─── DATA
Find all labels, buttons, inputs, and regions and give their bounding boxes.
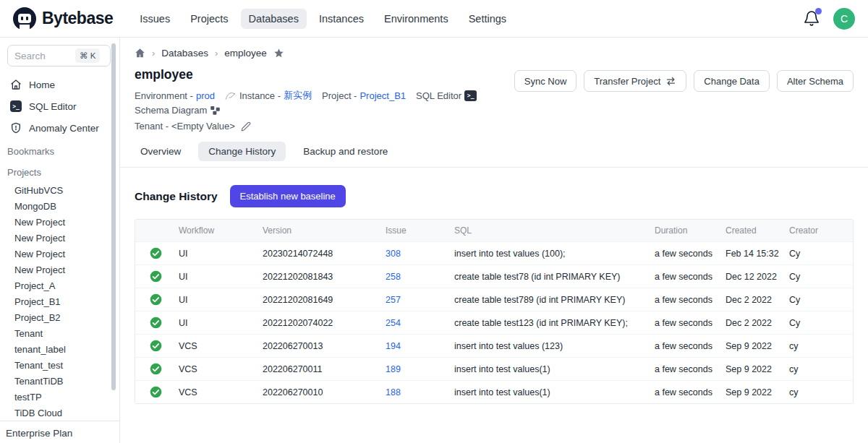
- table-body: UI20230214072448308insert into test valu…: [135, 241, 853, 403]
- issue-link[interactable]: 194: [386, 341, 401, 351]
- sql-cell: insert into test values(1): [451, 359, 652, 379]
- sql-cell: create table test78 (id int PRIMARY KEY): [451, 267, 652, 287]
- tab-change-history[interactable]: Change History: [198, 142, 286, 161]
- issue-link[interactable]: 254: [386, 318, 401, 328]
- issue-link[interactable]: 258: [386, 272, 401, 282]
- issue-cell: 258: [383, 267, 451, 287]
- sync-now-button[interactable]: Sync Now: [514, 70, 577, 92]
- sidebar-item-label: Home: [29, 79, 55, 90]
- sidebar-project-item[interactable]: Project_A: [0, 278, 119, 293]
- column-header-Issue: Issue: [383, 220, 451, 241]
- created-cell: Dec 12 2022: [723, 267, 786, 287]
- created-cell: Dec 2 2022: [723, 290, 786, 310]
- sidebar-project-item[interactable]: Tenant: [0, 325, 119, 341]
- topnav-item-databases[interactable]: Databases: [241, 9, 307, 29]
- topnav-item-issues[interactable]: Issues: [132, 9, 178, 29]
- project-link[interactable]: Project_B1: [359, 90, 406, 101]
- sidebar-project-item[interactable]: Tenant_test: [0, 357, 119, 373]
- sidebar-project-item[interactable]: Project_B1: [0, 293, 119, 309]
- success-check-icon: [150, 340, 162, 352]
- issue-link[interactable]: 189: [386, 364, 401, 374]
- search-input[interactable]: [14, 51, 75, 61]
- sidebar-project-item[interactable]: MongoDB: [0, 198, 119, 214]
- alter-schema-button[interactable]: Alter Schema: [777, 70, 854, 92]
- projects-list: GitHubVCSMongoDBNew ProjectNew ProjectNe…: [0, 181, 119, 421]
- bytebase-logo[interactable]: Bytebase: [13, 7, 113, 30]
- issue-link[interactable]: 257: [386, 295, 401, 305]
- tab-overview[interactable]: Overview: [130, 142, 191, 161]
- breadcrumb-employee[interactable]: employee: [224, 48, 267, 59]
- sidebar-item-home[interactable]: Home: [0, 74, 119, 95]
- section-title: Change History: [135, 190, 218, 203]
- status-cell: [135, 265, 176, 288]
- user-avatar[interactable]: C: [833, 8, 855, 30]
- edit-pencil-icon[interactable]: [241, 121, 251, 132]
- version-cell: 20221202081649: [260, 290, 383, 310]
- status-cell: [135, 311, 176, 334]
- sidebar-project-item[interactable]: New Project: [0, 214, 119, 230]
- home-icon: [10, 79, 22, 90]
- tabs: OverviewChange HistoryBackup and restore: [130, 142, 854, 161]
- establish-baseline-button[interactable]: Establish new baseline: [230, 185, 346, 207]
- duration-cell: a few seconds: [652, 359, 723, 379]
- issue-link[interactable]: 308: [386, 249, 401, 259]
- plan-label: Enterprise Plan: [0, 421, 119, 443]
- notifications-button[interactable]: [803, 10, 820, 27]
- sidebar-item-anomaly-center[interactable]: Anomaly Center: [0, 117, 119, 139]
- topnav-item-settings[interactable]: Settings: [461, 9, 514, 29]
- search-box[interactable]: ⌘ K: [7, 45, 111, 66]
- instance-link[interactable]: 新实例: [284, 89, 312, 102]
- sidebar-project-item[interactable]: testTP: [0, 389, 119, 405]
- table-row: UI20230214072448308insert into test valu…: [135, 241, 853, 264]
- created-cell: Sep 9 2022: [723, 382, 786, 403]
- table-row: UI20221202074022254create table test123 …: [135, 311, 853, 334]
- shield-icon: [10, 122, 22, 134]
- breadcrumb-home-icon[interactable]: [135, 48, 145, 59]
- creator-cell: cy: [786, 359, 853, 379]
- topnav-item-instances[interactable]: Instances: [311, 9, 372, 29]
- table-row: VCS202206270011189insert into test value…: [135, 357, 853, 380]
- sidebar-project-item[interactable]: New Project: [0, 262, 119, 278]
- sidebar-scrollbar[interactable]: [111, 43, 116, 390]
- page-title: employee: [135, 67, 514, 82]
- success-check-icon: [150, 363, 162, 375]
- issue-cell: 308: [383, 244, 451, 264]
- success-check-icon: [150, 293, 162, 306]
- sidebar-project-item[interactable]: New Project: [0, 246, 119, 262]
- sidebar-project-item[interactable]: tenant_label: [0, 341, 119, 357]
- sql-editor-shortcut[interactable]: SQL Editor >_: [416, 90, 477, 101]
- notification-dot: [815, 8, 822, 14]
- tab-backup-and-restore[interactable]: Backup and restore: [293, 142, 398, 161]
- sidebar-project-item[interactable]: TiDB Cloud: [0, 405, 119, 421]
- sidebar-item-label: SQL Editor: [29, 101, 77, 112]
- environment-link[interactable]: prod: [196, 90, 215, 101]
- brand-name: Bytebase: [42, 9, 113, 28]
- table-row: VCS202206270010188insert into test value…: [135, 380, 853, 403]
- sql-cell: create table test789 (id int PRIMARY KEY…: [451, 290, 652, 310]
- favorite-star-icon[interactable]: [273, 48, 284, 59]
- workflow-cell: UI: [176, 244, 260, 264]
- page-actions: Sync NowTransfer ProjectChange DataAlter…: [514, 70, 854, 92]
- breadcrumb-databases[interactable]: Databases: [161, 48, 208, 59]
- creator-cell: Cy: [786, 244, 853, 264]
- bookmarks-section-label: Bookmarks: [0, 139, 119, 160]
- schema-diagram-shortcut[interactable]: Schema Diagram: [135, 105, 221, 116]
- sidebar-project-item[interactable]: Project_B2: [0, 309, 119, 325]
- issue-link[interactable]: 188: [386, 387, 401, 397]
- topnav-item-environments[interactable]: Environments: [376, 9, 456, 29]
- status-cell: [135, 288, 176, 311]
- topnav-item-projects[interactable]: Projects: [182, 9, 236, 29]
- table-row: UI20221202081649257create table test789 …: [135, 288, 853, 311]
- creator-cell: Cy: [786, 290, 853, 310]
- sidebar-project-item[interactable]: TenantTiDB: [0, 373, 119, 389]
- success-check-icon: [150, 317, 162, 329]
- transfer-project-button[interactable]: Transfer Project: [584, 70, 686, 92]
- issue-cell: 188: [383, 382, 451, 403]
- version-cell: 202206270013: [260, 336, 383, 356]
- change-data-button[interactable]: Change Data: [694, 70, 770, 92]
- column-header-Duration: Duration: [652, 220, 723, 241]
- sidebar-project-item[interactable]: New Project: [0, 230, 119, 246]
- sidebar-item-sql-editor[interactable]: >_ SQL Editor: [0, 95, 119, 117]
- sql-editor-icon: >_: [10, 100, 22, 112]
- sidebar-project-item[interactable]: GitHubVCS: [0, 182, 119, 198]
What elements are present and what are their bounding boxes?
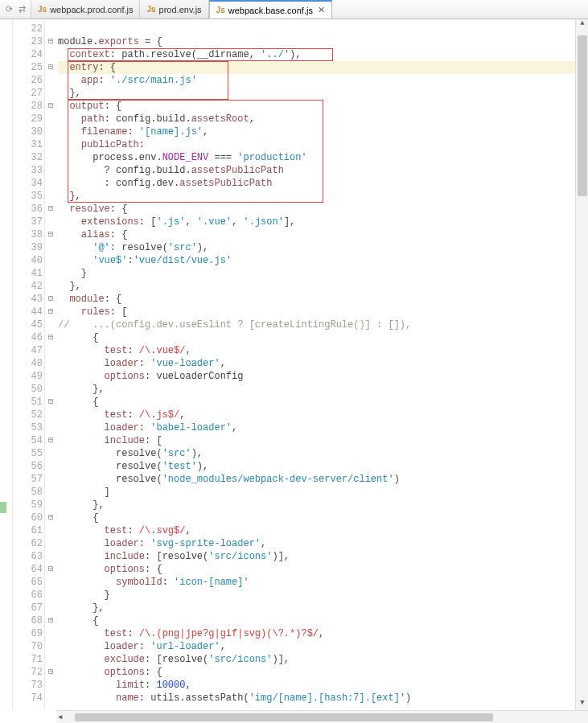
code-line[interactable]: filename: '[name].js', — [58, 125, 575, 138]
code-line[interactable]: } — [58, 589, 575, 602]
code-line[interactable]: loader: 'url-loader', — [58, 640, 575, 653]
fold-marker[interactable]: ⊟ — [45, 203, 56, 216]
code-line[interactable]: }, — [58, 190, 575, 203]
code-line[interactable]: test: /\.vue$/, — [58, 344, 575, 357]
scroll-up-arrow[interactable]: ▲ — [576, 19, 588, 31]
code-line[interactable]: loader: 'vue-loader', — [58, 357, 575, 370]
tab-webpack-base-conf-js[interactable]: Jswebpack.base.conf.js✕ — [209, 0, 332, 18]
code-area[interactable]: module.exports = { context: path.resolve… — [56, 19, 575, 710]
code-line[interactable]: process.env.NODE_ENV === 'production' — [58, 151, 575, 164]
code-line[interactable]: limit: 10000, — [58, 679, 575, 692]
code-line[interactable]: test: /\.(png|jpe?g|gif|svg)(\?.*)?$/, — [58, 627, 575, 640]
fold-marker[interactable]: ⊟ — [45, 666, 56, 679]
code-line[interactable]: resolve('test'), — [58, 460, 575, 473]
code-line[interactable]: }, — [58, 280, 575, 293]
code-line[interactable]: options: vueLoaderConfig — [58, 370, 575, 383]
fold-marker — [45, 177, 56, 190]
fold-marker[interactable]: ⊟ — [45, 306, 56, 318]
fold-marker[interactable]: ⊟ — [45, 511, 56, 524]
code-line[interactable]: app: './src/main.js' — [58, 74, 575, 87]
fold-marker — [45, 48, 56, 61]
fold-marker[interactable]: ⊟ — [45, 331, 56, 344]
tab-webpack-prod-conf-js[interactable]: Jswebpack.prod.conf.js — [31, 0, 140, 18]
code-line[interactable]: rules: [ — [58, 306, 575, 318]
fold-marker — [45, 344, 56, 357]
fold-marker[interactable]: ⊟ — [45, 293, 56, 306]
fold-marker[interactable]: ⊟ — [45, 61, 56, 74]
js-file-icon: Js — [38, 5, 47, 14]
code-line[interactable]: loader: 'babel-loader', — [58, 421, 575, 434]
fold-marker — [45, 241, 56, 254]
code-line[interactable]: include: [resolve('src/icons')], — [58, 550, 575, 563]
code-line[interactable] — [58, 23, 575, 35]
code-line[interactable]: alias: { — [58, 228, 575, 241]
change-marker — [0, 502, 6, 513]
link-icon[interactable]: ⇄ — [16, 4, 27, 15]
code-line[interactable]: loader: 'svg-sprite-loader', — [58, 537, 575, 550]
vertical-scroll-thumb[interactable] — [578, 35, 587, 196]
code-line[interactable]: { — [58, 331, 575, 344]
fold-marker — [45, 409, 56, 421]
fold-marker — [45, 216, 56, 228]
vertical-scrollbar[interactable]: ▲ ▼ — [575, 19, 588, 710]
code-line[interactable]: }, — [58, 602, 575, 614]
sync-icon[interactable]: ⟳ — [3, 4, 14, 15]
code-line[interactable]: '@': resolve('src'), — [58, 241, 575, 254]
fold-marker — [45, 460, 56, 473]
code-line[interactable]: name: utils.assetsPath('img/[name].[hash… — [58, 692, 575, 705]
horizontal-scrollbar[interactable]: ◀ — [56, 710, 588, 723]
code-line[interactable]: }, — [58, 383, 575, 396]
fold-marker[interactable]: ⊟ — [45, 434, 56, 447]
code-line[interactable]: : config.dev.assetsPublicPath — [58, 177, 575, 190]
code-line[interactable]: resolve('src'), — [58, 447, 575, 460]
tab-prod-env-js[interactable]: Jsprod.env.js — [140, 0, 208, 18]
tab-bar: ⟳ ⇄ Jswebpack.prod.conf.jsJsprod.env.jsJ… — [0, 0, 588, 19]
code-line[interactable]: 'vue$':'vue/dist/vue.js' — [58, 254, 575, 267]
code-line[interactable]: symbolId: 'icon-[name]' — [58, 576, 575, 589]
code-line[interactable]: exclude: [resolve('src/icons')], — [58, 653, 575, 666]
editor-root: ⟳ ⇄ Jswebpack.prod.conf.jsJsprod.env.jsJ… — [0, 0, 588, 723]
js-file-icon: Js — [216, 6, 225, 14]
code-line[interactable]: test: /\.js$/, — [58, 409, 575, 421]
code-line[interactable]: } — [58, 267, 575, 280]
code-line[interactable]: resolve('node_modules/webpack-dev-server… — [58, 473, 575, 486]
code-line[interactable]: module: { — [58, 293, 575, 306]
scroll-down-arrow[interactable]: ▼ — [576, 699, 588, 710]
code-line[interactable]: test: /\.svg$/, — [58, 524, 575, 537]
js-file-icon: Js — [146, 5, 155, 14]
fold-marker[interactable]: ⊟ — [45, 396, 56, 409]
code-line[interactable]: { — [58, 614, 575, 627]
code-line[interactable]: publicPath: — [58, 138, 575, 151]
code-line[interactable]: { — [58, 396, 575, 409]
code-line[interactable]: resolve: { — [58, 203, 575, 216]
fold-marker[interactable]: ⊟ — [45, 35, 56, 48]
fold-marker — [45, 383, 56, 396]
scroll-left-arrow[interactable]: ◀ — [56, 713, 64, 721]
close-icon[interactable]: ✕ — [318, 5, 325, 15]
fold-marker — [45, 113, 56, 125]
fold-marker[interactable]: ⊟ — [45, 100, 56, 113]
tab-label: webpack.prod.conf.js — [50, 5, 133, 14]
code-line[interactable]: path: config.build.assetsRoot, — [58, 113, 575, 125]
code-line[interactable]: extensions: ['.js', '.vue', '.json'], — [58, 216, 575, 228]
code-line[interactable]: { — [58, 511, 575, 524]
code-line[interactable]: output: { — [58, 100, 575, 113]
code-line[interactable]: options: { — [58, 666, 575, 679]
code-line[interactable]: ? config.build.assetsPublicPath — [58, 164, 575, 177]
code-line[interactable]: options: { — [58, 563, 575, 576]
code-line[interactable]: // ...(config.dev.useEslint ? [createLin… — [58, 318, 575, 331]
fold-marker[interactable]: ⊟ — [45, 563, 56, 576]
code-line[interactable]: module.exports = { — [58, 35, 575, 48]
tab-label: prod.env.js — [159, 5, 202, 14]
code-line[interactable]: context: path.resolve(__dirname, '../'), — [58, 48, 575, 61]
code-line[interactable]: }, — [58, 499, 575, 511]
code-line[interactable]: ] — [58, 486, 575, 499]
code-line[interactable]: }, — [58, 87, 575, 100]
code-line[interactable]: entry: { — [58, 61, 575, 74]
horizontal-scroll-thumb[interactable] — [75, 713, 493, 721]
editor-body: 22 23 24 25 26 27 28 29 30 31 32 33 34 3… — [0, 19, 588, 710]
fold-marker — [45, 447, 56, 460]
code-line[interactable]: include: [ — [58, 434, 575, 447]
fold-marker[interactable]: ⊟ — [45, 614, 56, 627]
fold-marker[interactable]: ⊟ — [45, 228, 56, 241]
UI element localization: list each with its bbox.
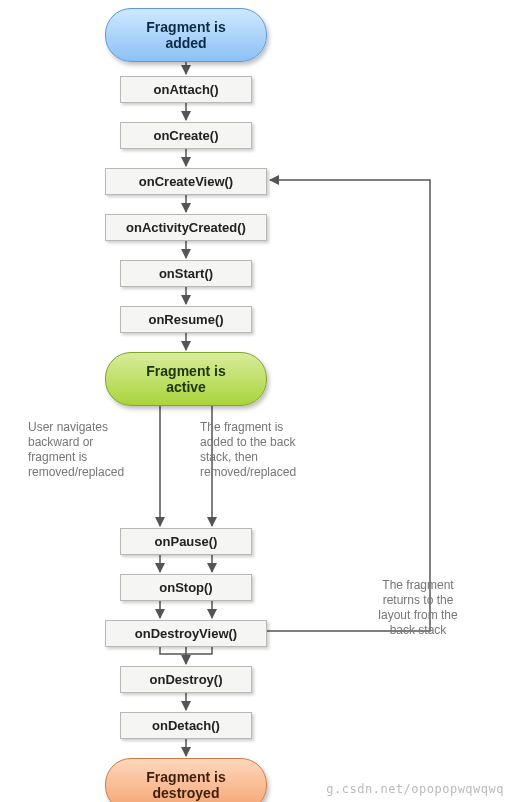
annot-text: added to the back bbox=[200, 435, 295, 449]
call-ondestroy: onDestroy() bbox=[120, 666, 252, 693]
annotation-right: The fragment is added to the back stack,… bbox=[200, 420, 340, 480]
annot-text: removed/replaced bbox=[28, 465, 124, 479]
annot-text: removed/replaced bbox=[200, 465, 296, 479]
call-oncreateview: onCreateView() bbox=[105, 168, 267, 195]
annotation-back: The fragment returns to the layout from … bbox=[348, 578, 488, 638]
state-active-l2: active bbox=[166, 379, 206, 395]
annot-text: The fragment is bbox=[200, 420, 283, 434]
call-onattach: onAttach() bbox=[120, 76, 252, 103]
diagram-canvas: .col{left:186px !important;} Fragment is… bbox=[0, 0, 512, 802]
call-onactivitycreated: onActivityCreated() bbox=[105, 214, 267, 241]
annot-text: The fragment bbox=[382, 578, 453, 592]
annot-text: User navigates bbox=[28, 420, 108, 434]
call-onpause: onPause() bbox=[120, 528, 252, 555]
annot-text: backward or bbox=[28, 435, 93, 449]
annot-text: back stack bbox=[390, 623, 447, 637]
call-onresume: onResume() bbox=[120, 306, 252, 333]
state-destroyed-l1: Fragment is bbox=[146, 769, 225, 785]
call-onstart: onStart() bbox=[120, 260, 252, 287]
state-added: Fragment is added bbox=[105, 8, 267, 62]
state-active-l1: Fragment is bbox=[146, 363, 225, 379]
annot-text: returns to the bbox=[383, 593, 454, 607]
call-ondestroyview: onDestroyView() bbox=[105, 620, 267, 647]
annot-text: layout from the bbox=[378, 608, 457, 622]
annot-text: fragment is bbox=[28, 450, 87, 464]
call-onstop: onStop() bbox=[120, 574, 252, 601]
annot-text: stack, then bbox=[200, 450, 258, 464]
state-added-l1: Fragment is bbox=[146, 19, 225, 35]
state-destroyed-l2: destroyed bbox=[153, 785, 220, 801]
annotation-left: User navigates backward or fragment is r… bbox=[28, 420, 158, 480]
state-added-l2: added bbox=[165, 35, 206, 51]
state-active: Fragment is active bbox=[105, 352, 267, 406]
watermark: g.csdn.net/opopopwqwqwq bbox=[326, 782, 504, 796]
call-ondetach: onDetach() bbox=[120, 712, 252, 739]
call-oncreate: onCreate() bbox=[120, 122, 252, 149]
state-destroyed: Fragment is destroyed bbox=[105, 758, 267, 802]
──────
» PROBLEM STATEMENT
Which lines above include "section"? Show each of them by copying it.

» EXPECTED ANSWER
- section-title: Change History: [135, 190, 218, 203]
- bookmarks-section-label: Bookmarks: [0, 139, 119, 160]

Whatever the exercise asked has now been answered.